_WHAT YOU WILL DO_. Output only the lines of the entries that follow, starting at the one with "飯食べに来てくれることが嬉しい！" and running down to the one with "何回か直営店に覗きに来てくれてたらしい。", both included and unchanged.

[Data items]

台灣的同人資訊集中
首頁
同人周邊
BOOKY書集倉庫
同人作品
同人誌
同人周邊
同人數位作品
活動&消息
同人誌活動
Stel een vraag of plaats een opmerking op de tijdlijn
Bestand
...
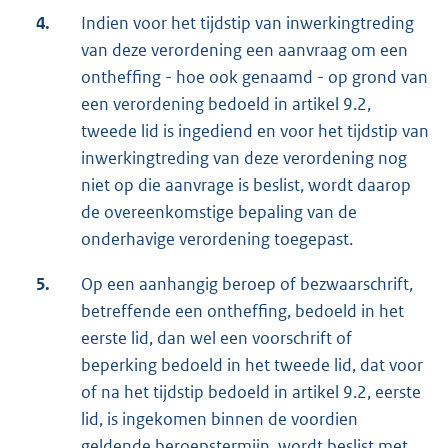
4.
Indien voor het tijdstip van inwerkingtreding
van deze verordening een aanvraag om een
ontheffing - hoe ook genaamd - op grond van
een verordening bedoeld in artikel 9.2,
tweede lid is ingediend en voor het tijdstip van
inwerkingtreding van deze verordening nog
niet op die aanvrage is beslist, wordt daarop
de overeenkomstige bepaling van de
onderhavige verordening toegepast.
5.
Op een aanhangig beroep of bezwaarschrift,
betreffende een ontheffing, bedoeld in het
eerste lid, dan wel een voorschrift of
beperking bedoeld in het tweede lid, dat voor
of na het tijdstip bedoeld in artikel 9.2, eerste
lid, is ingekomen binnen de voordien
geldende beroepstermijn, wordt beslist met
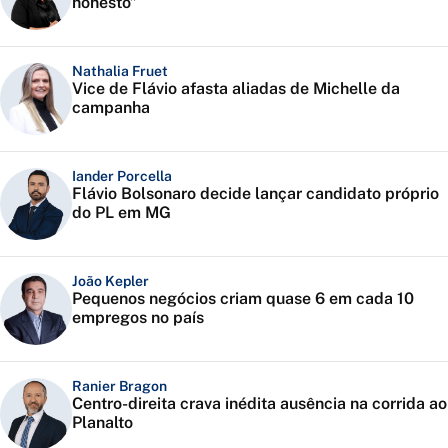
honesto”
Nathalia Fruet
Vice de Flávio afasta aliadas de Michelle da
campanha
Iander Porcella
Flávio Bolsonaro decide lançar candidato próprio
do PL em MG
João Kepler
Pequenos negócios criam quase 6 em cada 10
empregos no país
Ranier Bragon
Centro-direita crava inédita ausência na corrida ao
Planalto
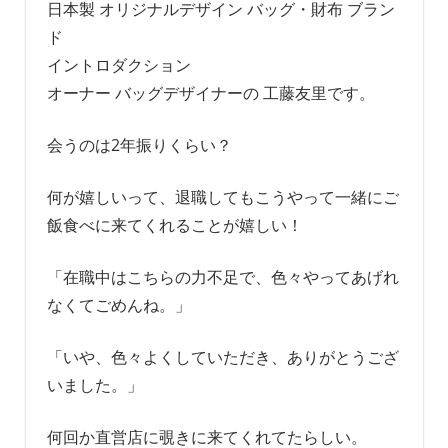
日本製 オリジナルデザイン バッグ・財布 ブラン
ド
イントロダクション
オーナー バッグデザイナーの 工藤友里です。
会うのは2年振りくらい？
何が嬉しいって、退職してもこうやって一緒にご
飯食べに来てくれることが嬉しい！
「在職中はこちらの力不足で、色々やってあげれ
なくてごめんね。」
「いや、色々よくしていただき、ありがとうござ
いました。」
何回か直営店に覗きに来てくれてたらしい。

_EXPECTED ANSWER_.
飯食べに来てくれることが嬉しい！
「在職中はこちらの力不足で、色々やってあげれ
なくてごめんね。」
「いや、色々よくしていただき、ありがとうござ
いました。」
何回か直営店に覗きに来てくれてたらしい。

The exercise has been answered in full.